Icon cautions that the foregoing list of material factors is not exhaustive. When relying on Icon's forward-looking statements and information to make decisions, investors and others should carefully consider the foregoing factors and other uncertainties and potential events. Icon has assumed that the material factors referred to in the previous paragraph will not cause such forward-looking statements and information to differ materially from actual results or events. However, the list of these factors is not exhaustive and is subject to change and there can be no assurance that such assumptions will reflect the actual outcome of such items or factors.
THE FORWARD-LOOKING INFORMATION CONTAINED IN THIS PRESS RELEASE REPRESENTS THE EXPECTATIONS OF ICON AS OF THE DATE OF THIS PRESS RELEASE AND, ACCORDINGLY, IS SUBJECT TO CHANGE AFTER SUCH DATE. READERS SHOULD NOT PLACE UNDUE IMPORTANCE ON FORWARD-LOOKING INFORMATION AND SHOULD NOT RELY UPON THIS INFORMATION AS OF ANY OTHER DATE. WHILE ICON MAY ELECT TO, IT DOES NOT UNDERTAKE TO UPDATE THIS INFORMATION AT ANY PARTICULAR TIME EXCEPT AS REQUIRED IN ACCORDANCE WITH APPLICABLE LAWS.
This press release is not an offer of the securities for sale in the United States.
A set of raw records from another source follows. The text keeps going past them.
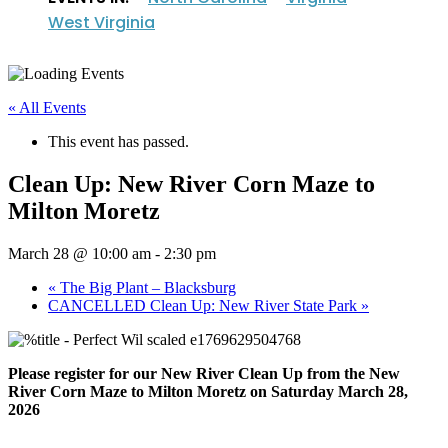
West Virginia
« All Events
This event has passed.
Clean Up: New River Corn Maze to
Milton Moretz
March 28 @ 10:00 am
-
2:30 pm
«
The Big Plant – Blacksburg
CANCELLED Clean Up: New River State Park
»
Please register for our New River Clean Up from the New
River Corn Maze to Milton Moretz on Saturday March 28,
2026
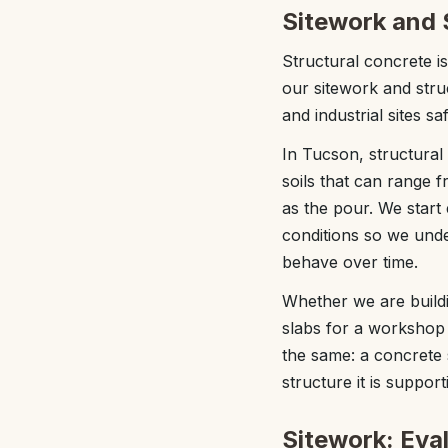
Sitework and 
Structural concrete i
our sitework and str
and industrial sites s
In Tucson, structural
soils that can range
as the pour. We start 
conditions so we und
behave over time.
Whether we are buildi
slabs for a workshop o
the same: a concrete 
structure it is support
Sitework: Eva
The securities have not been registered under the U.S. Securities Act of 1933, as amended, and may not be offered or sold in the United States absent registration or an exemption from registration. This press release shall not constitute an offer to sell or the solicitation of an offer to buy nor shall there be any sale of the securities in any state in which such offer, solicitation or sale would be unlawful.